Pending AKC confirmation, Bing earned his first Fast CAT (Coursing Ability Test) title this past weekend in Lincoln, NE. His new personal best is 7.59 seconds (26.95 MPH).
Bing and Nash have both previously earned their “CA” (Coursing Ability) title by running CAT (Coursing Ability Test), but they both recently ran Fast CATs and had a blast!
There are actually several differences between CAT and FCAT. The CAT is 600 yards with turns; FCAT is 100 yards, strait. In CAT, timing isn’t critical, as long as your dog finishes the course in under a set time. In FCAT, it’s all about the time! Once your dog has run three qualified runs, the average of their three fastest times will be calculated and used to determine their ranking within their breed. Very fun and thrilling event!
To learn more about about AKC CAT, visit https://www.akc.org/sports/coursing/coursing-ability-test/ and for FCAT, visit https://www.akc.org/sports/coursing/fast-cat/. These events are open to all breeds, even mixed breeds.
Had a great weekend at the AKC Council Bluff’s all-breed dog show last weekend. Bing went Winners Dog, Best of Winners, Owner Handler Best of Breed, and then an Owner Handler Group 3 on Saturday. Bosley made his show ring debut in the 4-6 Month Beginner Puppy, earning a Puppy Group 2 on Saturday. On Sunday, Nash earned his first point going Winners Dog, Best of Winners, Owner Handler Best of Breed, and then an Owner Handler Group 1!
Curious about what those accomplishments mean? Check out The Road to Best In Show, published on the AKC website for an explanation of Winners Dog and Best of Winners.

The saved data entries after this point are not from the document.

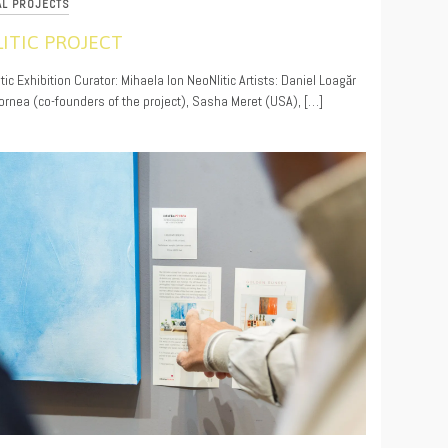
AL PROJECTS
ITIC PROJECT
9
ic Exhibition Curator: Mihaela Ion NeoNlitic Artists: Daniel Loagăr
ornea (co-founders of the project), Sasha Meret (USA), […]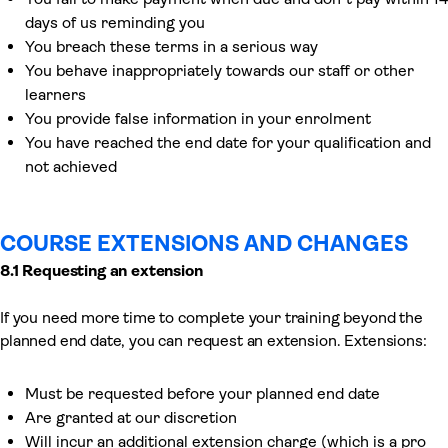
days of us reminding you
You breach these terms in a serious way
You behave inappropriately towards our staff or other
learners
You provide false information in your enrolment
You have reached the end date for your qualification and
not achieved
COURSE EXTENSIONS AND CHANGES
8.1 Requesting an extension
If you need more time to complete your training beyond the
planned end date, you can request an extension. Extensions:
Must be requested before your planned end date
Are granted at our discretion
Will incur an additional extension charge (which is a pro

The 4-6 Month Puppy competition is a non-point event (dogs do not earn points towards their AKC championship until they are 6 months old). Owner Handler means exactly that – the person handling the dog is not a professional handler. For more information, check out National Owner Handler Series.
Bing’s win picture from his first major!
Bing and Nash both picked up their CA (Coursing Ability) titles in September. If you have never been to a lure coursing event, I highly recommend checking one out! It was great fun…the people were fantastic, the dogs loved the run, and it was beyond awesome to see the dogs give it their all.
Some pictures from that weekend:
Super excited to share that Bing picked up his first major win at the Great Dane Club of Des Moines Specialties this past weekend. The weekend before that, he picked up his first point at the Amana dog shows. Love this silly boy so much!
Earlier this month, both Bing and Nash earned their CGC (Canine Good Citizen) and Bing also earned his Novice Trick Dog title.
The Great Dane Club of America is working on revising the breed standard. One of the biggest pieces to the revisions is the addition of the color merle. This means that, hopefully in the near future, merles will be in the show ring!
Harlequin breeders have long realized that merles are part and parcel of the harlequin breeding program. We love our merles.
Why is the addition of merles so exciting? To understand that, one must first understand the importance of the merle gene in the harlequin world. In order to produce a harlequin (over simplified explanation), we must have one copy of the merle gene, along with a harlequin modifier gene.
That means, we need the merle gene to produce a harlequin. This also means that even when breeding two show-marked dogs together, right now, we always have the potential to produce non-showable puppies. This is problematic to harl breeders because we cannot pick the best puppy in our litter…we have to pick the best show marked puppy. We might be placing a better puppy in a pet home, merely because of their color. This removes wonderful dogs from the gene pool.
When merles can be shown, harlequin breeders have much better odds of producing an all show-marked litter, allowing them to pick the best puppy overall. Not just the best pup of a certain color. There are still some harl family colors that cannot be shown (like pie-balds, whites, “merliquins”, etc.).
The newest revision, presented at the general membership meeting at the Great Dane Club of America National Specialty, has some great wording, making patterns and markings less important than structure and breed type.
The GDCA Standards committee is doing a wonderful job writing up changes and listening to the membership’s feedback. They have went through multiple revisions and I think we are getting very close to a final version.
Always enjoy our Dane club’s shows. We had a great turn out this year. Gigi picked up a reserve win one day of the show, but no points.